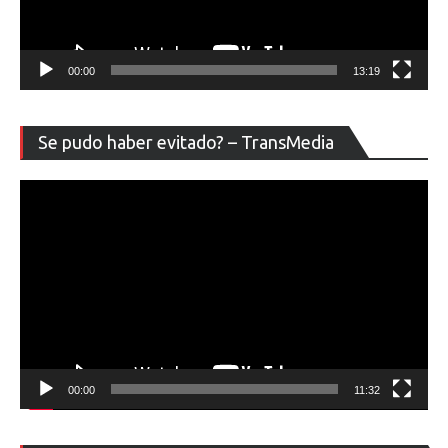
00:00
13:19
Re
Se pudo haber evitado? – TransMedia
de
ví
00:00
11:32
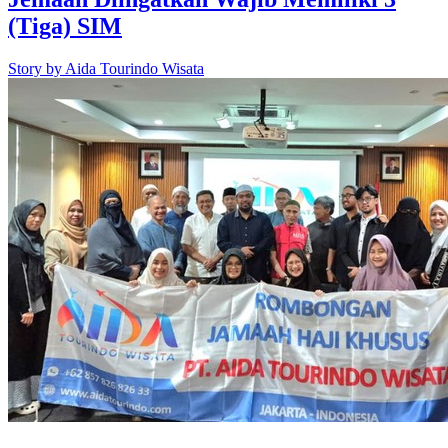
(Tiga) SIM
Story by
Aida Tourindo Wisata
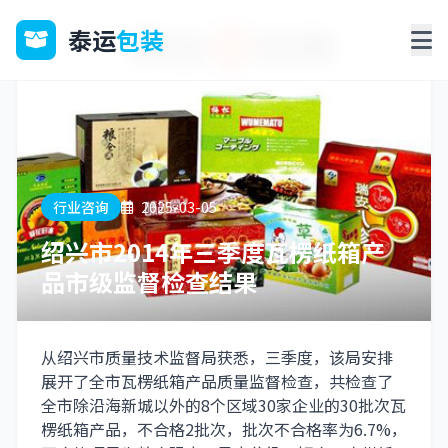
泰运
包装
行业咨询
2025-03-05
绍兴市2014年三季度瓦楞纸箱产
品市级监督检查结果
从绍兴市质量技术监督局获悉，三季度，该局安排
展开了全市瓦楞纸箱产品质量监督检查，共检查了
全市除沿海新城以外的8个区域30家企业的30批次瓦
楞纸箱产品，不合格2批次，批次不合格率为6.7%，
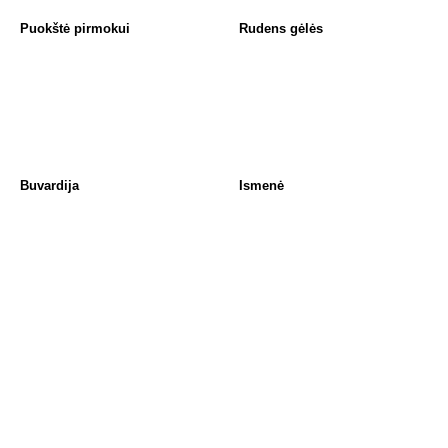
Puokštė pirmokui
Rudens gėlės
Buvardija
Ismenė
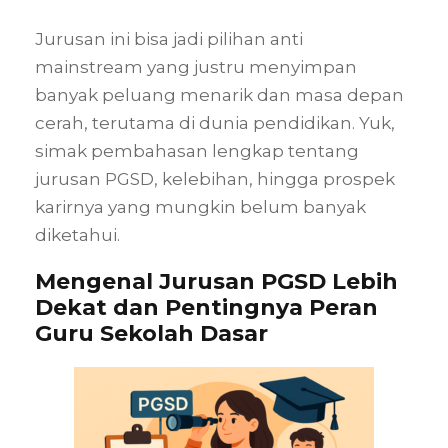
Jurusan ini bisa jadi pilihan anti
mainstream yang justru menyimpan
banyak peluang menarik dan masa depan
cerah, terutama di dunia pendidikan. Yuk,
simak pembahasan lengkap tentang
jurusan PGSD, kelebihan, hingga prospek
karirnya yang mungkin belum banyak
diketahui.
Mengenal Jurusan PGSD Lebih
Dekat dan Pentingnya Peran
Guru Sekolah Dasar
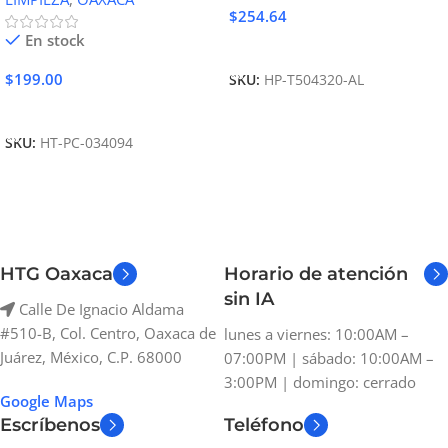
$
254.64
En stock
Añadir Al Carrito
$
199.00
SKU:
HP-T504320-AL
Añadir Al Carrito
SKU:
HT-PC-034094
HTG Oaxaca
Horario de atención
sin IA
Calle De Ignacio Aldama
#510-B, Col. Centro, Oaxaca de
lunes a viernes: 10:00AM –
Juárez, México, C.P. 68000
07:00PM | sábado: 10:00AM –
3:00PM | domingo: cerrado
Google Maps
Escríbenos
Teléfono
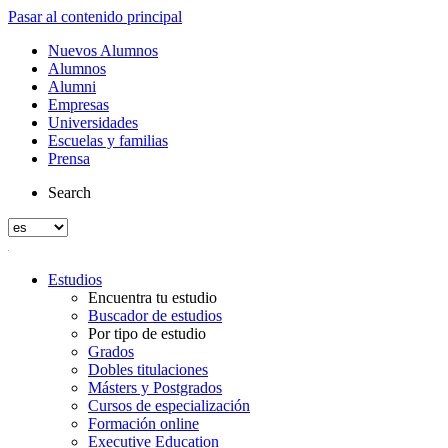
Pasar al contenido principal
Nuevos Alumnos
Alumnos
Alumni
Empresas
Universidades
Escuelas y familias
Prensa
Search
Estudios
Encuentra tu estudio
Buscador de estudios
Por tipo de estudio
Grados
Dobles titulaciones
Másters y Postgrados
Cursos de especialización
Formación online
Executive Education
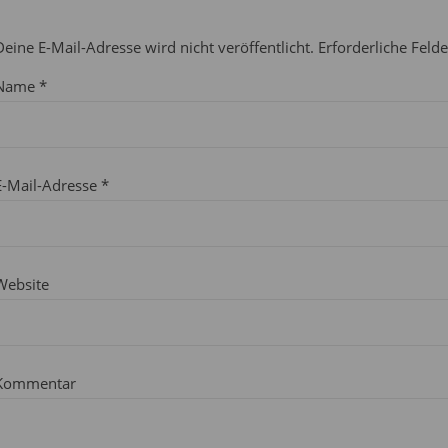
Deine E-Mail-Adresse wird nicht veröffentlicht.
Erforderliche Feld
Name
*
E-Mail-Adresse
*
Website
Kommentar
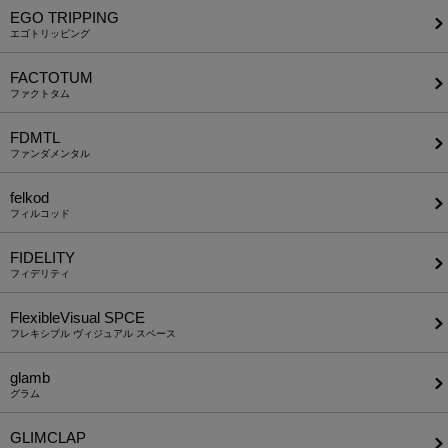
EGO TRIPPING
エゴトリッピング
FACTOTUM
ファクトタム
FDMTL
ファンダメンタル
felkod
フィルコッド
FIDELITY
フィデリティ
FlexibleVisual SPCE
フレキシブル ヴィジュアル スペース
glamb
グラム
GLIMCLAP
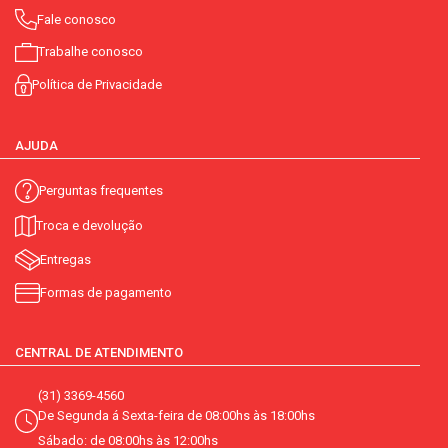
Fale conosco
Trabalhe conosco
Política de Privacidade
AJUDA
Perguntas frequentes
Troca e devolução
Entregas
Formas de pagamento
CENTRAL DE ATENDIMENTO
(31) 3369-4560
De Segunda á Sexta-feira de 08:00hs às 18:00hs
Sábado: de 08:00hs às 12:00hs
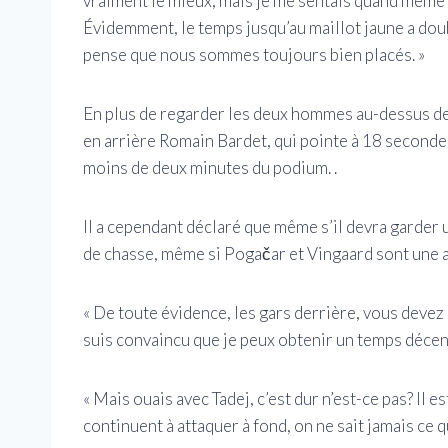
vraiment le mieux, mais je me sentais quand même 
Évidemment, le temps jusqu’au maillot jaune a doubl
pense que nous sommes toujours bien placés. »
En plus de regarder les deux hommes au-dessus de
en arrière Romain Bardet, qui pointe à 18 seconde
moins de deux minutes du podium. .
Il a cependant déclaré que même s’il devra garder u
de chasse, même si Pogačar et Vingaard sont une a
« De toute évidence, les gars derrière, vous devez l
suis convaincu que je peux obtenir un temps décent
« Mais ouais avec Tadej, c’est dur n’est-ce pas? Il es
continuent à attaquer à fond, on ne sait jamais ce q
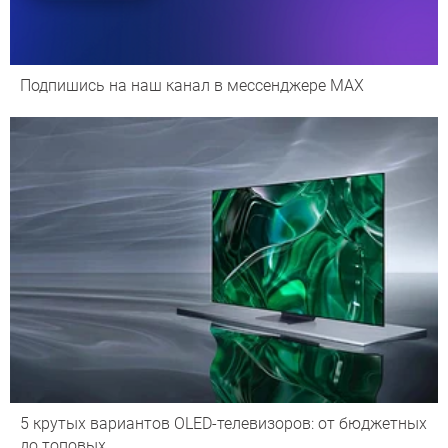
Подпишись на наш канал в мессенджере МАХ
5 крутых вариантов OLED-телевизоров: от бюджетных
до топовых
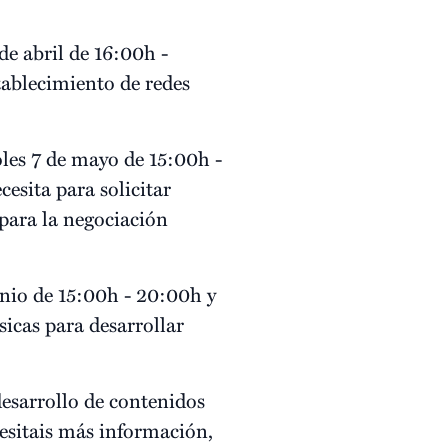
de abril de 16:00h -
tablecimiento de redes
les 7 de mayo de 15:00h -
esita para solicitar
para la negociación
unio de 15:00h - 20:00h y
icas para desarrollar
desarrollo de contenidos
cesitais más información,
================
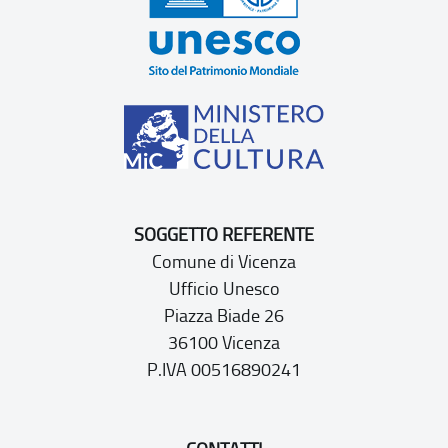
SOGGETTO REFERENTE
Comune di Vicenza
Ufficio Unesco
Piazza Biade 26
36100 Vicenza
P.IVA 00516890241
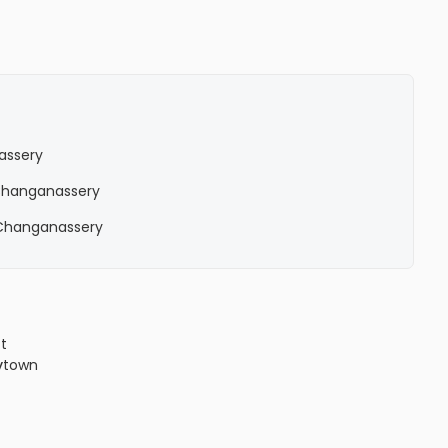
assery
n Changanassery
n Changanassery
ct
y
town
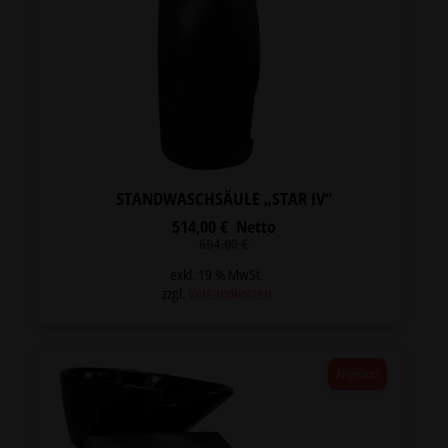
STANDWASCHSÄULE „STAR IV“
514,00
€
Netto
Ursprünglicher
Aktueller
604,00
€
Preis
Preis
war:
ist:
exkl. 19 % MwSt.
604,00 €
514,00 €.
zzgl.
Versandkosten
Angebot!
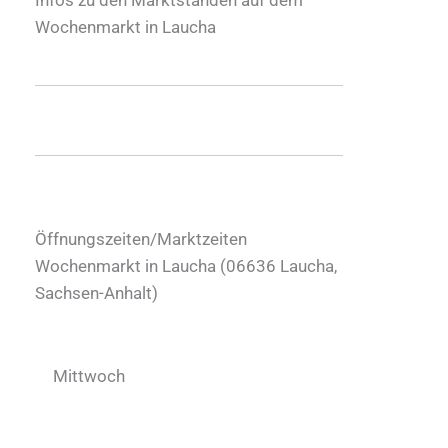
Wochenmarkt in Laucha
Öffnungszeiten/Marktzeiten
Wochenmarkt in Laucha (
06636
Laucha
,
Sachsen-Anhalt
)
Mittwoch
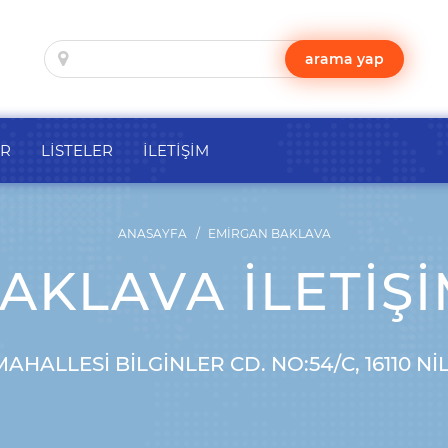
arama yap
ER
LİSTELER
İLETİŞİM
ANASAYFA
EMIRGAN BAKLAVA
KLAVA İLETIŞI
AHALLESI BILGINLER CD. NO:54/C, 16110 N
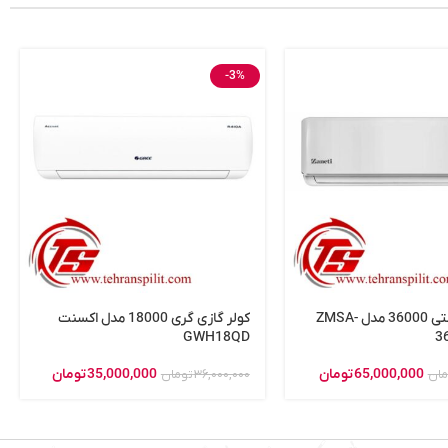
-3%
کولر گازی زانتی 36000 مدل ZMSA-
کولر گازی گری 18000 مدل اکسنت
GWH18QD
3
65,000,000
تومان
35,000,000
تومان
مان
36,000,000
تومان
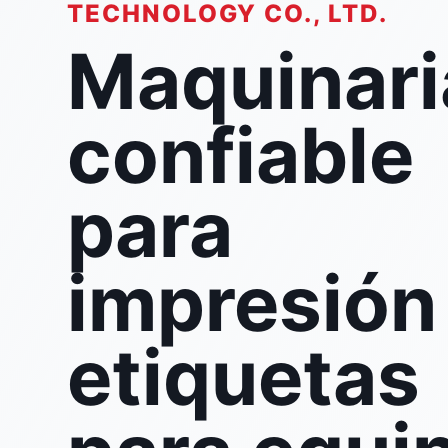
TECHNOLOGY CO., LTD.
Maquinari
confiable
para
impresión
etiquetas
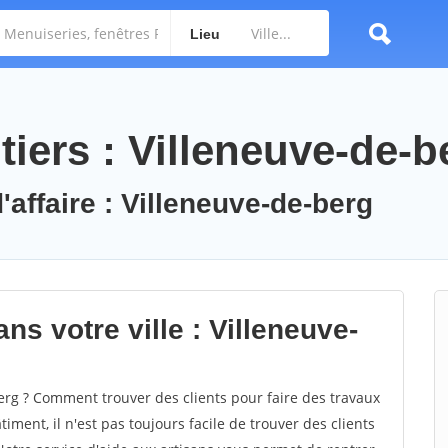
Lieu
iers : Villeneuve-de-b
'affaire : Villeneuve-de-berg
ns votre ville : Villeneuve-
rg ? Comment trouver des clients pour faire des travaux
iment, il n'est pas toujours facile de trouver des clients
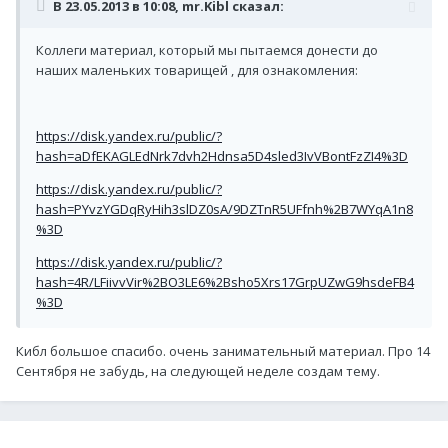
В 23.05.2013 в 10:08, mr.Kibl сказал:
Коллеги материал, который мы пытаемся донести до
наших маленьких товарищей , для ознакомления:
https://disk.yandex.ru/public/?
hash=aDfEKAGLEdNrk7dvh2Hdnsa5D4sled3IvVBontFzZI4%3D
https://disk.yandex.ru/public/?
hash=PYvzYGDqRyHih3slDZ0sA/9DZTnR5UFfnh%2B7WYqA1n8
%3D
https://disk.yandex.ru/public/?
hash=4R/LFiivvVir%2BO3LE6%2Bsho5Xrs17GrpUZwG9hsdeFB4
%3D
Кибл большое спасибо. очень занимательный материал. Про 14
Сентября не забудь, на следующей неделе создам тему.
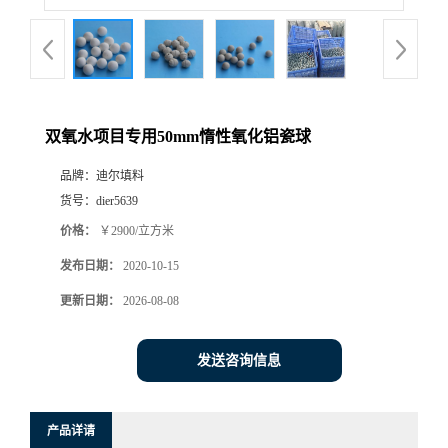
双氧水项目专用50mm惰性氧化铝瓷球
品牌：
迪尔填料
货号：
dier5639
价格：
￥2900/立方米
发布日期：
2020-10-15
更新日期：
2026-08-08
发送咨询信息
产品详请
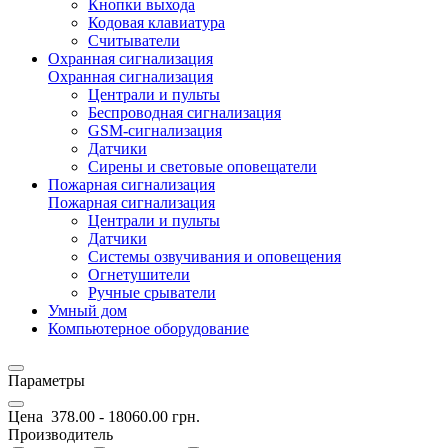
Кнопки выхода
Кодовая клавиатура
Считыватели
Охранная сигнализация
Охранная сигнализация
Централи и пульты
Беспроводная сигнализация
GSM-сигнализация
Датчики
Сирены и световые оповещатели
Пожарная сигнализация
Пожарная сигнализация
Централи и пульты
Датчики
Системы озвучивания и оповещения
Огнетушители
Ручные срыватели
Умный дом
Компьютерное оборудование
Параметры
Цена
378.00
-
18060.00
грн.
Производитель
================
Retype only the lines above from the one with "Versandkosten" through the one with "Производитель", exactly and with both ends. Images stay out.

RESULT:
Versandkosten
Angebot!
Wochenmarkt in Laucha
Öffnungszeiten/Marktzeiten
Wochenmarkt in Laucha (
06636
Laucha
,
Sachsen-Anhalt
)
Mittwoch
arama yap
ER
LİSTELER
İLETİŞİM
ANASAYFA
EMIRGAN BAKLAVA
KLAVA İLETIŞI
AHALLESI BILGINLER CD. NO:54/C, 16110 N
-3%
کولر گازی زانتی 36000 مدل ZMSA-
کولر گازی گری 18000 مدل اکسنت
GWH18QD
3
65,000,000
تومان
35,000,000
تومان
مان
36,000,000
تومان
TECHNOLOGY CO., LTD.
Maquinari
confiable
para
impresión
etiquetas
Lieu
iers : Villeneuve-de-b
'affaire : Villeneuve-de-berg
ns votre ville : Villeneuve-
rg ? Comment trouver des clients pour faire des travaux
iment, il n'est pas toujours facile de trouver des clients
В 23.05.2013 в 10:08, mr.Kibl сказал:
Коллеги материал, который мы пытаемся донести до
наших маленьких товарищей , для ознакомления:
https://disk.yandex.ru/public/?
hash=aDfEKAGLEdNrk7dvh2Hdnsa5D4sled3IvVBontFzZI4%3D
https://disk.yandex.ru/public/?
hash=PYvzYGDqRyHih3slDZ0sA/9DZTnR5UFfnh%2B7WYqA1n8
%3D
https://disk.yandex.ru/public/?
hash=4R/LFiivvVir%2BO3LE6%2Bsho5Xrs17GrpUZwG9hsdeFB4
%3D
Кибл большое спасибо. очень занимательный материал. Про 14
Сентября не забудь, на следующей неделе создам тему.
双氧水项目专用50mm惰性氧化铝瓷球
品牌：
迪尔填料
货号：
dier5639
价格：
￥2900/立方米
发布日期：
2020-10-15
更新日期：
2026-08-08
发送咨询信息
产品详请
Кнопки выхода
Кодовая клавиатура
Считыватели
Охранная сигнализация
Охранная сигнализация
Централи и пульты
Беспроводная сигнализация
GSM-сигнализация
Датчики
Сирены и световые оповещатели
Пожарная сигнализация
Пожарная сигнализация
Централи и пульты
Датчики
Системы озвучивания и оповещения
Огнетушители
Ручные срыватели
Умный дом
Компьютерное оборудование
Параметры
Цена
378.00
-
18060.00
грн.
Производитель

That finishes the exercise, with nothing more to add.